A
última carta.
Adelaide Dittmers
Suzana
segurou o envelope meio amassado, como se tivesse passado por diversas mãos. Um
frêmito sacudiu seu corpo. Há muito
tempo não recebia notícias dele. O trabalho humanitário que realizava como
médico, em lugares longínquos da África, dificultava o envio de
correspondência.
A
promessa de voltar ainda não fora cumprida e a dor da separação e o medo de que
algo imprevisível e mau acontecesse com ele naquelas terras traiçoeiras a
angustiavam.
Com
cuidado, rasgou o envelope. Desdobrou a carta muito devagar. Notou a letra
trêmula do namorado e sentou-se para ler.

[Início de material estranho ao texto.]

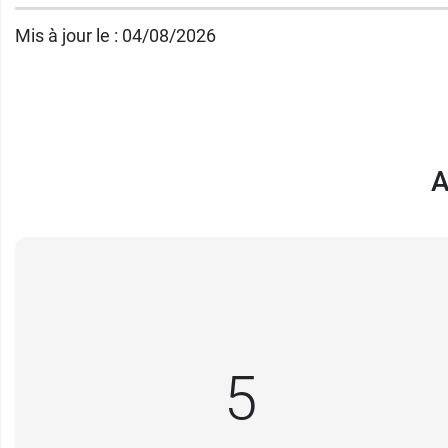
S'applique sur la vulve (usage externe)
Caractéristiques
:
Mis à jour le : 04/08/2026
Hypoallergénique
Testé sous contrôle dermatologique
91% d'ingrédients d'origine naturelle
Testé sous contrôle gynécologique
A
Conditionnement
: Tube de 15 g ou de 35 g
Découvrez également le
gel lubrifiant Hydra
5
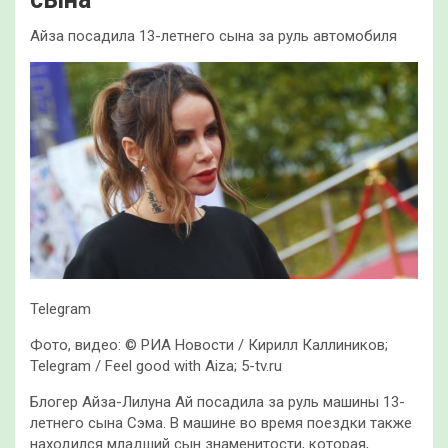
Айза посадила 13-летнего сына за руль автомобиля
Telegram
Фото, видео: © РИА Новости / Кирилл Каллиников;
Telegram / Feel good with Aiza; 5-tv.ru
Блогер Айза-Лилуна Ай посадила за руль машины 13-
летнего сына Сэма. В машине во время поездки также
находился младший сын знаменитости, которая,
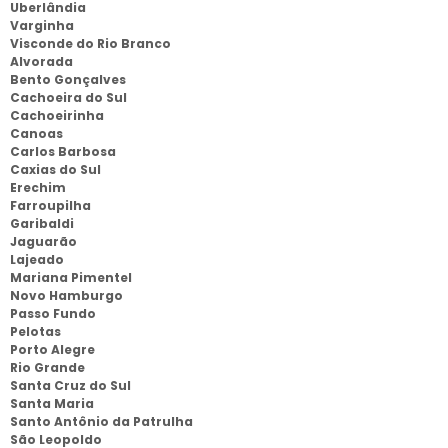
Uberlândia
Varginha
Visconde do Rio Branco
Alvorada
Bento Gonçalves
Cachoeira do Sul
Cachoeirinha
Canoas
Carlos Barbosa
Caxias do Sul
Erechim
Farroupilha
Garibaldi
Jaguarão
Lajeado
Mariana Pimentel
Novo Hamburgo
Passo Fundo
Pelotas
Porto Alegre
Rio Grande
Santa Cruz do Sul
Santa Maria
Santo Antônio da Patrulha
São Leopoldo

Havia manchas no papel, como se tivesse sido escrita em um lugar
improvisado. Ansiosa e preocupada,
iniciou a leitura, mal conseguindo segurar a folha, que parecia estar sendo
sacudida por um forte vento.
“
Minha querida,
A
saudade que tenho de você é intensa, muito maior do que qualquer dor física,
mas o árduo trabalho de tentar ajudar os pobres habitantes deste lugar
esquecido sempre me tomou a maioria do tempo. Como você sabe, a fome mata
crianças e, quando não é a fome, as epidemias dizimam grande parte da
população. Estamos sempre no centro de
um furacão devastador, que consome nossa energia e nos faz, cada vez mais,
desacreditar da humanidade dos homens.
Recentemente,
comecei a me sentir fraco e febril, sem forças para realizar meu trabalho e
esse mal-estar foi aumentando de maneira assustadora, até descobrirmos que fui
atingido por uma virose muito perigosa chamada febre de Lassa, que está se
espalhando por aqui e matando muita gente.

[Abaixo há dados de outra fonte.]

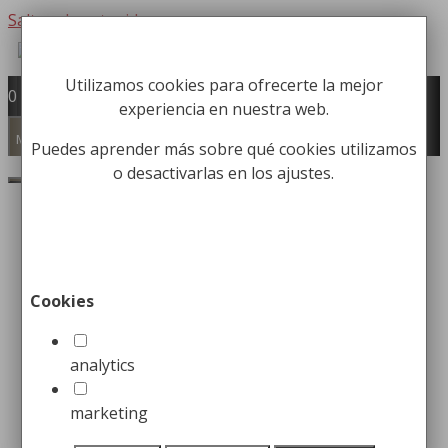
Saltar al contenido
Utilizamos cookies para ofrecerte la mejor
Fabricación y comercialización de
0
experiencia en nuestra web.
equipamiento para la higiene industrial
Búsqueda de productos
Menú
Puedes aprender más sobre qué cookies utilizamos
o desactivarlas en los ajustes.
Buscar
Inicio
/
Papeleras
/
Papeleras de Oficina /
Habitación
/ Papelera Cuadrada con Chapa
Pintada
Cookies
Papelera Cuadrada con
Chapa Pintada
analytics
marketing
54,99
€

Minhas chances de recuperação são mínimas. Querem me levar para a
capital, mas sei que meu fim está próximo e não tenho forças para enfrentar a
viagem, mesmo transportado por um helicóptero.
Apesar
de tudo, não me arrependo de ter optado por esta experiência. Tenho consciência
de que não poderia salvar o mundo, mas poderia contribuir para aliviar o
sofrimento de muita gente. ”
Nesse
momento, Suzana levantou a cabeça e trouxe a carta junto ao peito. Lágrimas molharam o papel. Esse sempre foi o
seu pavor, de perdê-lo para o seu idealismo.

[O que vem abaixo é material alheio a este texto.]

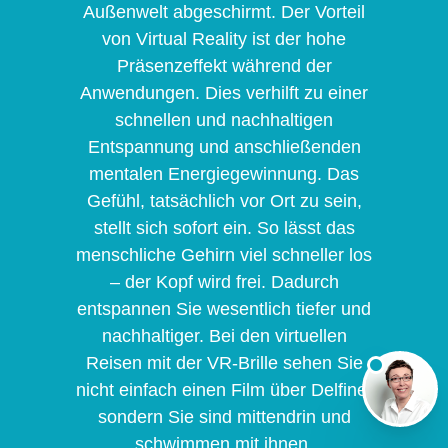
Außenwelt abgeschirmt. Der Vorteil
von Virtual Reality ist der hohe
Präsenzeffekt während der
Anwendungen. Dies verhilft zu einer
schnellen und nachhaltigen
Entspannung und anschließenden
mentalen Energiegewinnung. Das
Gefühl, tatsächlich vor Ort zu sein,
stellt sich sofort ein. So lässt das
menschliche Gehirn viel schneller los
– der Kopf wird frei. Dadurch
entspannen Sie wesentlich tiefer und
nachhaltiger. Bei den virtuellen
Reisen mit der VR-Brille sehen Sie
nicht einfach einen Film über Delfine,
sondern Sie sind mittendrin und
schwimmen mit ihnen.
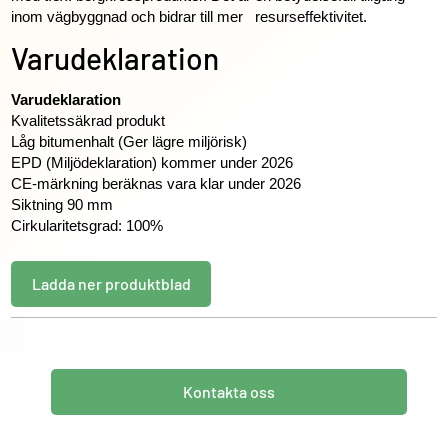
inom vägbyggnad och bidrar till mer resurseffektivitet.
Varudeklaration
Varudeklaration
Kvalitetssäkrad produkt
Låg bitumenhalt (Ger lägre miljörisk)
EPD (Miljödeklaration) kommer under 2026
CE-märkning beräknas vara klar under 2026
Siktning 90 mm
Cirkularitetsgrad: 100%
Ladda ner produktblad
Kontakta oss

Admiração e revolta misturaram-se no seu interior. A interrupção da
correspondência tinha acendido um sinal amarelo em sua mente e agora a
constatação dos seus temores chegou de maneira abrupta e definitiva.
Com
esforço, fixou os olhos no papel, mas as letras dançavam sob suas lágrimas,
embaçando sua visão. Com um gesto
brusco, enxugou os olhos:
“Quero
lhe dizer que nunca deixei de a amar, mas teria traído a mim mesmo, se não
tivesse dedicado uma pequena parcela da minha vida a esta missão. Você sempre
esteve presente nos meus pensamentos.
Não
chore pela minha partida. Os bons momentos
que dividimos é que têm de ser lembrados. Siga com sua vida".
Amo
você,
Gilberto.
Suzana
levantou-se. Soluços sacudiam seu peito.
Não iria mais ver aquele homem corajoso e generoso. Sentia-se devastada. Foi até a escrivaninha,
abriu uma gaveta e retirou um maço de cartas e as apertou no peito, como se
quisesse abraçar Gilberto. Colocou-as novamente na escrivaninha. Pegou novamente a última carta e a colocou
dentro da blusa. Queria estar com ele
nos últimos dias de sua vida, mesmo que milhares de quilômetros os separassem.